Seattle Homeless Stats

Seattle’s Homeless: Lest We Forget

Member Career, Discrimination, Freedom of Religion, Local Politics, Seattle, The Monastery

High levels of homelessness has been an historical problem for Seattle. In 2017, the homeless population of Seattle rose 44% in two years. These figures are reminiscent of a dark time for Seattle’s, where the homeless problem peaked in the 1970s and 1980s. A shift toward such high numbers are a fundamental interest to society, and a contemporary concern. In the past, Seattle has been criticized for not tackling its homeless population effectively. However,  George Freeman, the man behind the Monastery—an institution that aided the homeless and disenfranchised youths—took in at-risk individuals who needed assistance and shelter the most. This article reviews Freeman’s selfless revolution in the latter stages of the 20th century.

The 1970s was a problematic period for the homeless population of Seattle. There were disproportionately large numbers of shunned homosexual and transgender youths and adults living on the streets. There was a distinct lack of governmental accountability in regard to this problem. Action was required, and quickly, to help combat this epidemic. George Freeman was demonized during this time for running an establishment that did not reject Seattle’s outcasts. Yet, the historical record suggest a heroic effort for these often-neglected, underdogs of Seattle. Freeman pointed out at the time that, given the social climate of Seattle at the time, the Monastery was “The most integrated institution ever to exist in this city”.

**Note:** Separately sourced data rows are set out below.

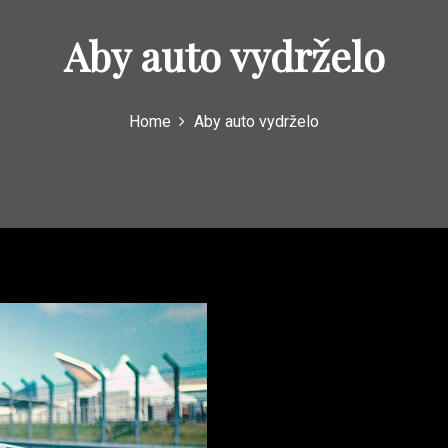
Aby auto vydrželo
Home
Aby auto vydrželo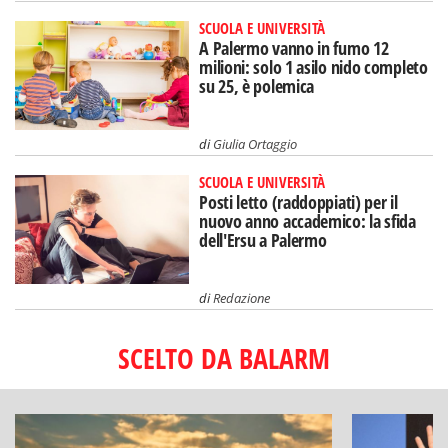
SCUOLA E UNIVERSITÀ
A Palermo vanno in fumo 12
milioni: solo 1 asilo nido completo
su 25, è polemica
di
Giulia Ortaggio
SCUOLA E UNIVERSITÀ
Posti letto (raddoppiati) per il
nuovo anno accademico: la sfida
dell'Ersu a Palermo
di
Redazione
SCELTO DA BALARM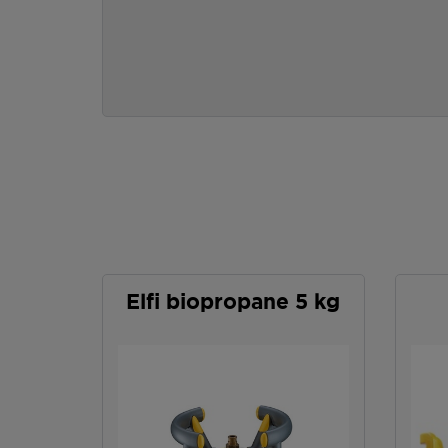
Elfi biopropane 5 kg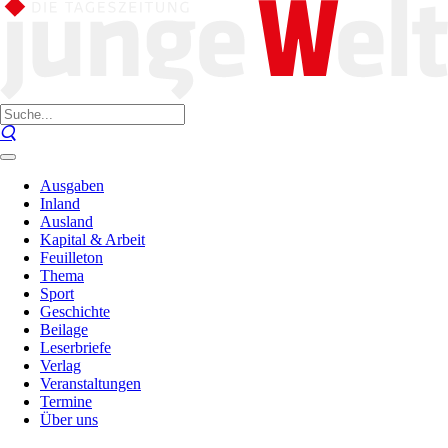
Ausgaben
Inland
Ausland
Kapital & Arbeit
Feuilleton
Thema
Sport
Geschichte
Beilage
Leserbriefe
Verlag
Veranstaltungen
Termine
Über uns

“How long will it take to end the demonization of George Freeman, The Monastery, and really discuss and explore his vision to enhance this city?”

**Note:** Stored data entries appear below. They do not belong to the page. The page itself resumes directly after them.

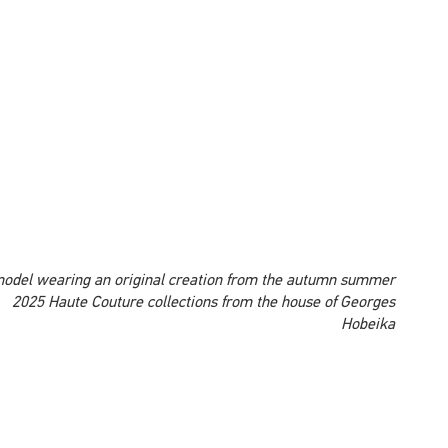
هيئة التحرير
31 JULY 2026
ئيس الحكومة يقيم مأدبة غذاء بحضور صاحب
السمو الملكي ولي العهد الأمير مولاي الحسن
وصاحب السمو الملكي الأمير مولاي رشيد
هيئة التحرير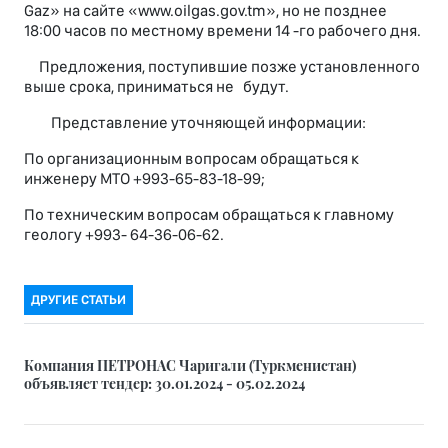
Gaz» на сайте «www.oilgas.gov.tm», но не позднее
18:00 часов по местному времени 14 -го рабочего дня.
Предложения, поступившие позже установленного
выше срока, приниматься не будут.
Представление уточняющей информации:
По организационным вопросам обращаться к
инженеру МТО +993-65-83-18-99;
По техническим вопросам обращаться к главному
геологу +993- 64-36-06-62.
ДРУГИЕ СТАТЬИ
Компания ПЕТРОНАС Чаригали (Туркменистан)
объявляет тендер: 30.01.2024 - 05.02.2024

Despite the backlash and criticism Freeman faced, monumental evidence exists from those who utilized the Monastery that contradicts the mainstream media and law enforcement. In an open letter, then CEO of NOMAD Records sent a glowing letter to The Stranger in 1997. It praised Freeman saying, “At a time when it seemed all doors had shut on me, George Freeman’s Monastery Church embraced me and offered me shelter.” It further went on to recognize his efforts in the face of opposition, “During eight years of relentless attacks, Freeman still managed to bring cohesion to wanting elements of society who needed a place to flourish”, and recounts the institution as an inclusive environment for all, no matter if they were refugees. No matter their sexual orientation, race, gender or culture, “I think The Monastery provided a safe haven for every curious individual who entered.” The author of the letter questioned, “How long will it take to end the demonization of George Freeman, The Monastery, and really discuss and explore his vision to enhance this city?”

 “At a time when it seemed all doors had shut on me, George Freeman’s Monastery Church embraced me and offered me shelter.”

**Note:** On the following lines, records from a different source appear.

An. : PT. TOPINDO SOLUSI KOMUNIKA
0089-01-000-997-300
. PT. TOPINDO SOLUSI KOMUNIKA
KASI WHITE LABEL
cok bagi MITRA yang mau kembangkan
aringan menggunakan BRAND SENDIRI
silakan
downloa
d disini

According to the Center of American Progress, there’s a worrying trend in Seattle with the over-representation of homeless gay and transgender youths “due to family conflict and overt discrimination when seeking alternative housing… widespread discrimination in federally funded institutions is actively contributing to the catastrophic rates of homelessness among gay and transgender youth.” These studies highlight the importance of The Monastery in challenging a society where homelessness is raising, and a disproportionate amount of this homelessness come from one minority group. The study further went on to conclude that the homeless youth (aged 13-23) who identified as gay or transgender made up as much as 39% of Seattle’s homeless population. This is a cause for concern, and highlights that Freeman’s Monastery—an institution that promoted freedom and inclusivity—should be considered as a framework for greater societal cohesion in Seattle.